When Harikesh Bahadur and Satyavrat Chaturvedi had first gone to Bihar to ascertain Congress workers’ views on the possibility of an alliance with Laloo Yadav, even before one of the speakers had completed the sentence tentatively suggesting the tie-up, the meeting broke into pandemonium.
While fashioning its electoral strategy, the Congress had to take into account the state unit’s strident opposition to the RJD. An alliance could have sent the Congress cadre scurrying to other groups, if the party had limited itself to fighting in only the 25 seats Laloo was offering it.
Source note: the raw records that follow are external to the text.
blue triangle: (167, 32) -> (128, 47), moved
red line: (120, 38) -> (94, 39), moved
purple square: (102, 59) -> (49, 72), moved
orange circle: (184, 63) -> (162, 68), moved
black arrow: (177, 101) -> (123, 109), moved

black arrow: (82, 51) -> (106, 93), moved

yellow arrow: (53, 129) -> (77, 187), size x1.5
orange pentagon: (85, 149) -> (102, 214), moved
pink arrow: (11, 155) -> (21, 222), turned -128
While that was one compulsion for the Congress, it could not openly ally with Ram Vilas Paswan either and contest all the 243 seats between them, given its reliance on Laloo’s 24 MPs in Delhi. The story would have been different had Nitish Kumar also been part of this alliance, which seemed a possibility at one stage. But this required the ability to take risk and put in place a back-up plan to compensate for Laloo’s 24. That was not a risk the Congress was prepared to take, given the support the Left parties and the NCP were giving Laloo. So the Congress came up with a formula which was neither here nor there — and which left it with only the leftover seats.
The Congress plan in Bihar — to prevent the extinction of its state unit, to keep the central government safe and to rein in Laloo and emerge as king pin in a secular government — went horribly wrong.
But then the party had limited options to play with in Bihar. What is simply incomprehensible is the mess the Congress made in Jharkhand. It allowed a state that was within its reach to slip out of its hands. It announced a unilateral arrangement of seat-sharing only with the JMM without talking to the RJD, when it had fought the 2004 Lok Sabha elections in Jharkhand with all its allies on board and come up with a magnificent showing. To put Laloo in his place, it ended up giving Shibu Soren more seats than was necessary, indirectly acknowledging him as chief ministerial frontrunner, thereby intensifying the factional war inside the JMM and alienating the upper castes in the process — all of which took its own toll.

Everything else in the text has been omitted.